(Recorded information)
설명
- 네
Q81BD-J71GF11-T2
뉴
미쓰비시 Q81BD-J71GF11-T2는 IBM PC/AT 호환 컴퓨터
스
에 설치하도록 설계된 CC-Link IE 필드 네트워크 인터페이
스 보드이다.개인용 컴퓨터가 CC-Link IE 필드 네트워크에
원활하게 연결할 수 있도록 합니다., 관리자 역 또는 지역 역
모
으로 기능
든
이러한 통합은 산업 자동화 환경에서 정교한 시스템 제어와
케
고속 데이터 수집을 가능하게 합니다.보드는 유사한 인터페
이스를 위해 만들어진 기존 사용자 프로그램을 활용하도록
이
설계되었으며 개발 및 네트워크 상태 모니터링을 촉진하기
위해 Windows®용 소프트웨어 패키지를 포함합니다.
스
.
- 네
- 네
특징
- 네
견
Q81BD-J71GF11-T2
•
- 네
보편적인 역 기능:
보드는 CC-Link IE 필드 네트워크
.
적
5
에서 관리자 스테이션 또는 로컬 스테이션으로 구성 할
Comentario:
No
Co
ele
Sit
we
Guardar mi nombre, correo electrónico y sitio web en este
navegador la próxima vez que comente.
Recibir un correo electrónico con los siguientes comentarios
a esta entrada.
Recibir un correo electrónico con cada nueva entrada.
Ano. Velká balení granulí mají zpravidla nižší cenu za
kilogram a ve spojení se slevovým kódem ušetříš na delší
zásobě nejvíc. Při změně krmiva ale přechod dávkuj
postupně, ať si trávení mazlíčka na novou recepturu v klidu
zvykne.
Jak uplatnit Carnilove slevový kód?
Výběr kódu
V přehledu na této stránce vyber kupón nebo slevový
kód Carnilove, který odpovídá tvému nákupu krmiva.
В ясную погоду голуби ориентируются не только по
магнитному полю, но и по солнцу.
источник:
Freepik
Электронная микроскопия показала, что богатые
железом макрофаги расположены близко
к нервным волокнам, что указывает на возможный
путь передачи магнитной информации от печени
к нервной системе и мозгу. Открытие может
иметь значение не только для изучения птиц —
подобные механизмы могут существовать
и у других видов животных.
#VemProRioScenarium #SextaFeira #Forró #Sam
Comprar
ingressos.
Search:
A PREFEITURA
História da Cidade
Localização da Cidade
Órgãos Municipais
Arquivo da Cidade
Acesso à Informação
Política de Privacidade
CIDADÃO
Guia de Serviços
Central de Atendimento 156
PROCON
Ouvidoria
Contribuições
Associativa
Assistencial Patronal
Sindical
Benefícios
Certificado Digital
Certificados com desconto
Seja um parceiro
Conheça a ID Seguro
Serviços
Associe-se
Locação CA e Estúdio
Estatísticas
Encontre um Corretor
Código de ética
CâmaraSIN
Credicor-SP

(Activity)
Your output should be an exact copy of the lines from the top of the listing above to the line with "путь передачи магнитной информации от печени", both ends included.

(Response to this task)
설명
- 네
Q81BD-J71GF11-T2
뉴
미쓰비시 Q81BD-J71GF11-T2는 IBM PC/AT 호환 컴퓨터
스
에 설치하도록 설계된 CC-Link IE 필드 네트워크 인터페이
스 보드이다.개인용 컴퓨터가 CC-Link IE 필드 네트워크에
원활하게 연결할 수 있도록 합니다., 관리자 역 또는 지역 역
모
으로 기능
든
이러한 통합은 산업 자동화 환경에서 정교한 시스템 제어와
케
고속 데이터 수집을 가능하게 합니다.보드는 유사한 인터페
이스를 위해 만들어진 기존 사용자 프로그램을 활용하도록
이
설계되었으며 개발 및 네트워크 상태 모니터링을 촉진하기
위해 Windows®용 소프트웨어 패키지를 포함합니다.
스
.
- 네
- 네
특징
- 네
견
Q81BD-J71GF11-T2
•
- 네
보편적인 역 기능:
보드는 CC-Link IE 필드 네트워크
.
적
5
에서 관리자 스테이션 또는 로컬 스테이션으로 구성 할
Comentario:
No
Co
ele
Sit
we
Guardar mi nombre, correo electrónico y sitio web en este
navegador la próxima vez que comente.
Recibir un correo electrónico con los siguientes comentarios
a esta entrada.
Recibir un correo electrónico con cada nueva entrada.
Ano. Velká balení granulí mají zpravidla nižší cenu za
kilogram a ve spojení se slevovým kódem ušetříš na delší
zásobě nejvíc. Při změně krmiva ale přechod dávkuj
postupně, ať si trávení mazlíčka na novou recepturu v klidu
zvykne.
Jak uplatnit Carnilove slevový kód?
Výběr kódu
V přehledu na této stránce vyber kupón nebo slevový
kód Carnilove, který odpovídá tvému nákupu krmiva.
В ясную погоду голуби ориентируются не только по
магнитному полю, но и по солнцу.
источник:
Freepik
Электронная микроскопия показала, что богатые
железом макрофаги расположены близко
к нервным волокнам, что указывает на возможный
путь передачи магнитной информации от печени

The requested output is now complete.